A porta se abre e entram, dois enfermeiros empurrando uma maca com rodas, e entre sorrisos me convidaram a vestir uma ”batinha” verde, pelado totalmente por baixo.Respirei fundo e pensei, é agora e não tem mais jeito.

A sensação de cortar os corredores olhando as luzes do teto que passam, uma apagada outra acessa, não me saem da memória, aquilo até parecia com os filmes de terror que havia visto.

Chegando na sala de cirurgia, outra sensação estranha, a de conhecer pessoas na posição de deitado, olhando pra cima, na altura das cinturas, e todas eram rigorosamente iguais, já que trajavam a mesma roupa verde claro, gorrinhos, máscaras e luvas.

Reparei bem, e não havia ninguém de asas, nem de chifrinhos, menos mal.

Da posição que me encontrava, sob as luzes acima da cabeça eram somente vultos, que se mexiam ligando equipamentos me colocando agulhas, uma máscara cobrindo a boca e o nariz, não me lembro de mais nada, o sono é ótimo.

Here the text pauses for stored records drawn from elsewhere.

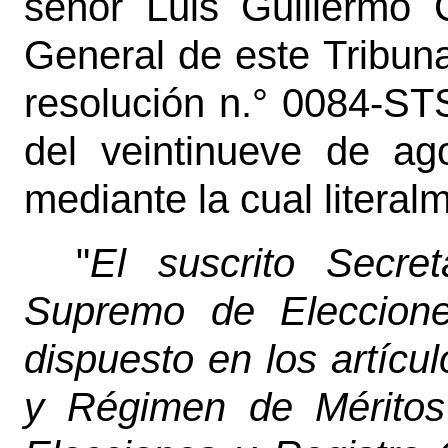
señor Luis Guillermo C
General de este Tribuna
resolución n.° 0084-ST
del veintinueve de ag
mediante la cual literal
"
El suscrito Secret
Supremo de Eleccione
dispuesto en los artícu
y Régimen de Méritos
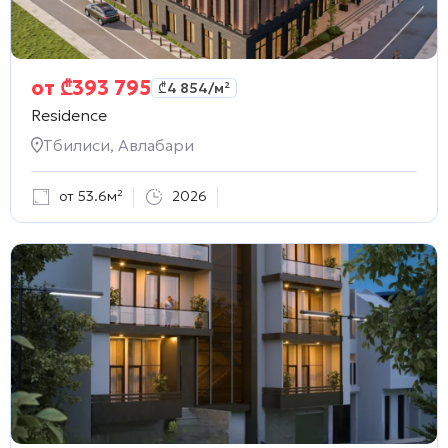
от
₾
393 795
₾
4 854
/м²
Residence
Тбилиси, Авлабари
от 53.6м²
2026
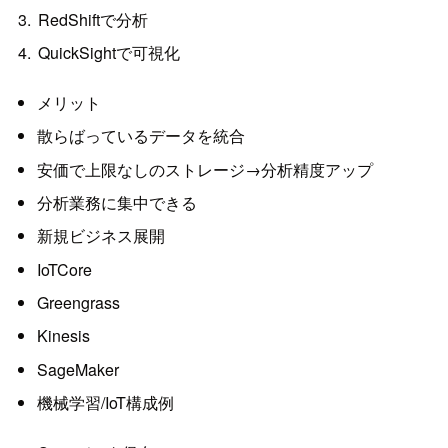
RedShiftで分析
QuickSightで可視化
メリット
散らばっているデータを統合
安価で上限なしのストレージ→分析精度アップ
分析業務に集中できる
新規ビジネス展開
IoTCore
Greengrass
Kinesis
SageMaker
機械学習/IoT構成例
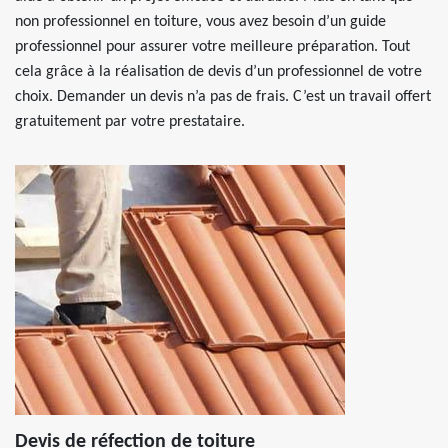
non professionnel en toiture, vous avez besoin d’un guide
professionnel pour assurer votre meilleure préparation. Tout
cela grâce à la réalisation de devis d’un professionnel de votre
choix. Demander un devis n’a pas de frais. C’est un travail offert
gratuitement par votre prestataire.
Devis de réfection de toiture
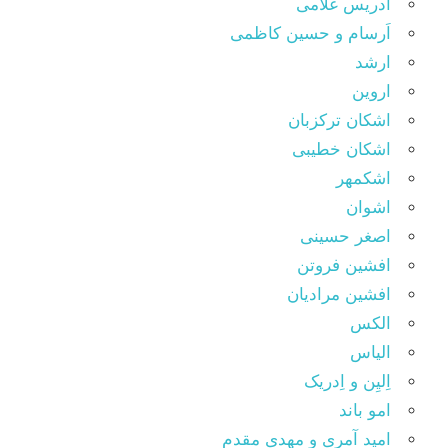
ادریس غلامی
اَرسام و حسین کاظمی
ارشد
اروین
اشکان ترکزبان
اشکان خطیبی
اشکمهر
اشوان
اصغر حسینی
افشین فروتن
افشین مرادیان
الکس
الیاس
اِلیِن و اِدریک
امو باند
امید آمری و مهدی مقدم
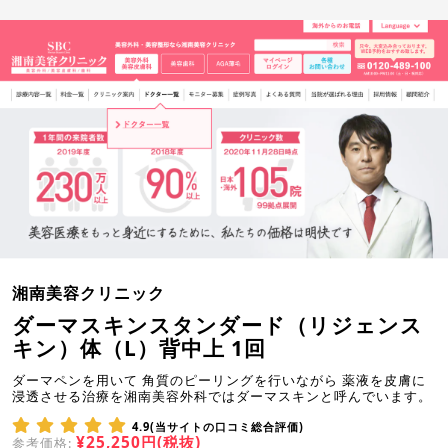
湘南美容クリニック
ダーマスキンスタンダード（リジェンス
キン）体（L）背中上 1回
ダーマペンを用いて 角質のピーリングを行いながら 薬液を皮膚に
浸透させる治療を湘南美容外科ではダーマスキンと呼んでいます。
4.9(当サイトの口コミ総合評価)
¥25,250円(税抜)
参考価格:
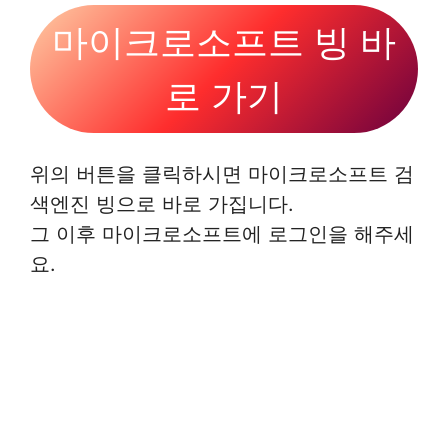
마이크로소프트 빙 바
로 가기
위의 버튼을 클릭하시면 마이크로소프트 검
색엔진 빙으로 바로 가집니다.
그 이후 마이크로소프트에 로그인을 해주세
요.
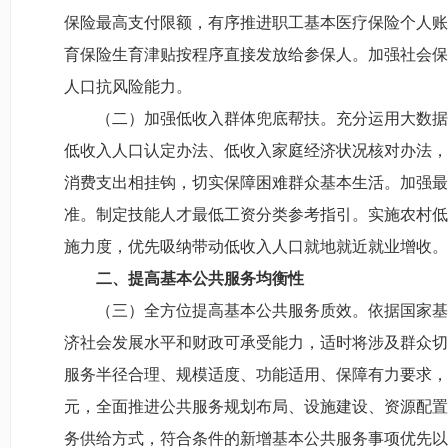
保险最高支付限额，有序推进职工基本医疗保险个人账
育保险生育津贴按程序直接发放给参保人。加强社会保
人口抗风险能力。
（二）加强低收入群体兜底帮扶。充分运用大数据
低收入人口认定办法、低收入家庭经济状况核对办法，
消费支出相挂钩，切实保障困难群众基本生活。加强最
准。制定技能人才最低工资分类参考指引。实施农村低
施力度，优先吸纳带动低收入人口就地就近就业增收。
二、提高基本公共服务均衡性
（三）全方位提高基本公共服务质效。依据国家基
济社会发展水平和财政可承受能力，适时将涉及群众切
服务半径合理、规模适度、功能适用、保障有力要求，
元，全面推进公共服务规划布局、设施建设、资源配置
务供给方式，符合条件的新增基本公共服务事项优先以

Quatro horas depois, como num passe de mágica, fui acordando já ladeado pela minha mulher e dois filhos, uma sede insana e uma lembrança na barriga, lembrando uma avenida de mais de um palmo.

Bem a recuperação vai ser lenta, como lento foi meu descaso com a saúde.

Menos mal, que agora pelo menos fiquei mais informado sobre o meu próprio corpo, a Internet me ajudou bastante, como aqui está comprovado, das importância ou não de alguns órgãos.

Eu que prezava tanto a Vesícula e tinha por ela uma verdadeira estima, constatei sua total inoperância e desimportância, comparável a um assessor, que somente faz guardar os produtos produzidos pelo verdadeiro executivo, o Fígado.

O grave deste processo, é que enquanto em Brasília, os ministros se livram dos assessores incômodos e a vida continua, a imprensa esquece e a população perdoa, no caso do corpo humano é diferente, a exclusão deste assessor consegue paralisar todo o governo por pelo menos um mês.